Take for example the credit cards frauds that have broken out like an epidemic in the last few years.  Credit card companies and issuing banks have been resisting the upgrade to the new Chip-‘n-Pin technology since the last decade. They cite high cost of transition (translated to mean reduced profits) as the main impediment. Meanwhile customers pay the price, not only as victims of such scams but also in shelling out higher interest rates (as explained by Experian) as issuing banks resort to costly insurance to contain their risk. Clearly no entity in the chain – stores, banks and credit card companies are quite sensitive to the customer’s interest, apart from the obligatory (and mostly empty) words- we take your security seriously! Seriously?

 In fact in several cases companies did not reveal the scam and theft of customer information in time! Probably they were scared of their stock prices taking a beating on the Wall Street.

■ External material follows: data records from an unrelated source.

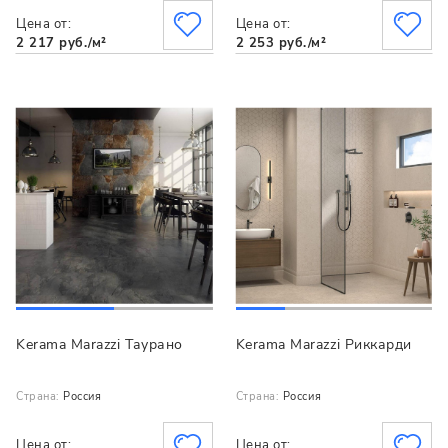
Цена от:
Цена от:
2 217 руб./м²
2 253 руб./м²
Kerama Marazzi Таурано
Kerama Marazzi Риккарди
Страна:
Россия
Страна:
Россия
Цена от:
Цена от: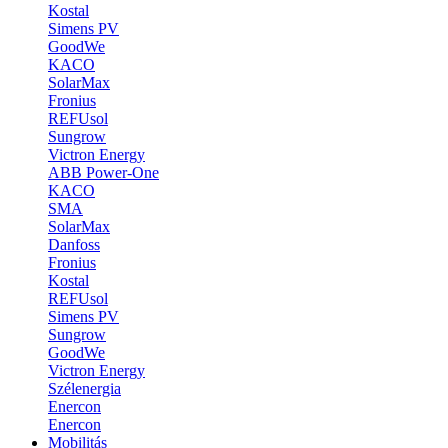
Kostal
Simens PV
GoodWe
KACO
SolarMax
Fronius
REFUsol
Sungrow
Victron Energy
ABB Power-One
KACO
SMA
SolarMax
Danfoss
Fronius
Kostal
REFUsol
Simens PV
Sungrow
GoodWe
Victron Energy
Szélenergia
Enercon
Enercon
Mobilitás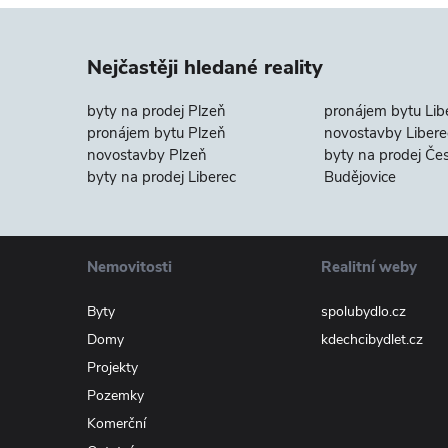
Nejčastěji hledané reality
byty na prodej Plzeň
pronájem bytu Lib
pronájem bytu Plzeň
novostavby Libere
novostavby Plzeň
byty na prodej Če
byty na prodej Liberec
Budějovice
Nemovitosti
Realitní weby
Byty
spolubydlo.cz
Domy
kdechcibydlet.cz
Projekty
Pozemky
Komerční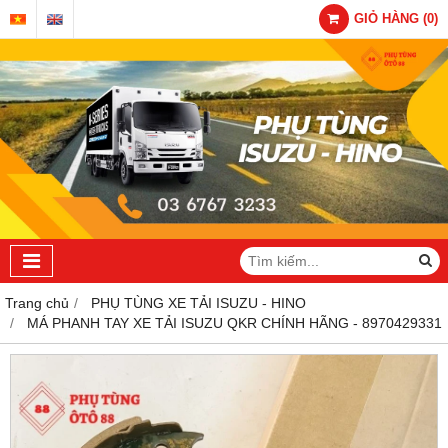
GIỎ HÀNG
(
0
)
Trang chủ
PHỤ TÙNG XE TẢI ISUZU - HINO
MÁ PHANH TAY XE TẢI ISUZU QKR CHÍNH HÃNG - 8970429331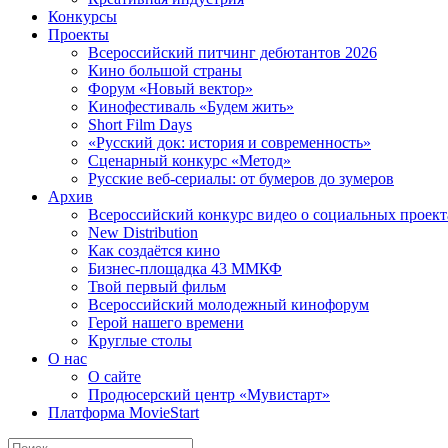
Конкурсы
Проекты
Всероссийский питчинг дебютантов 2026
Кино большой страны
Форум «Новый вектор»
Кинофестиваль «Будем жить»
Short Film Days
«Русский док: история и современность»
Сценарный конкурс «Метод»
Русские веб-сериалы: от бумеров до зумеров
Архив
Всероссийский конкурс видео о социальных проек
New Distribution
Как создаётся кино
Бизнес-площадка 43 ММКФ
Твой первый фильм
Всероссийский молодежный кинофорум
Герой нашего времени
Круглые столы
О нас
О сайте
Продюсерский центр «Мувистарт»
Платформа MovieStart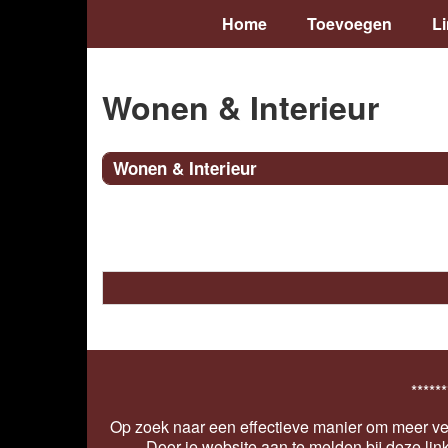
Home
Toevoegen
L
Wonen & Interieur
Wonen & Interieur
******
Op zoek naar een effectieve manier om meer ver
Door je website aan te melden bij deze lin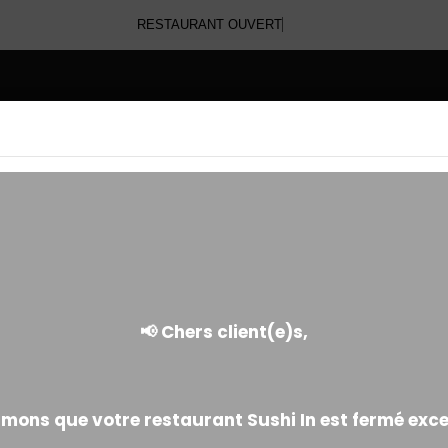
RESTAURANT OUVER
E
SUPPLÉMENTS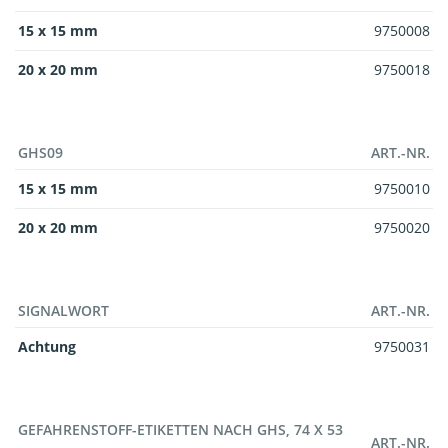
15 x 15 mm
9750008
20 x 20 mm
9750018
GHS09
ART.-NR.
15 x 15 mm
9750010
20 x 20 mm
9750020
SIGNALWORT
ART.-NR.
Achtung
9750031
GEFAHRENSTOFF-ETIKETTEN NACH GHS, 74 X 53
ART.-NR.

A rep from a major credit card company went to a ridiculous length to justify this resistance to change “It is comparable to declaring that US drivers will now drive on the left-hand side of the road and changing all the road signs and highway entrance and exit ramps and reprogramming all the GPS systems.” 

Is this a subtext message that the businesses would be OK if some “accidents” continue to create havoc? US is the only developed country that has yet to embrace this technology (hopefully now in late 2015)!

Another disturbing (for customers) fallout of this inertia is that the field continues to be unprotected for fraudsters to keep on pillaging the merchants and customers.

Ironically the conversion cost has been estimated to be in the range of $8B. For  comparison, eMarketers has reported that the total retail sale in US was $4.5 TRILLION in 2013! 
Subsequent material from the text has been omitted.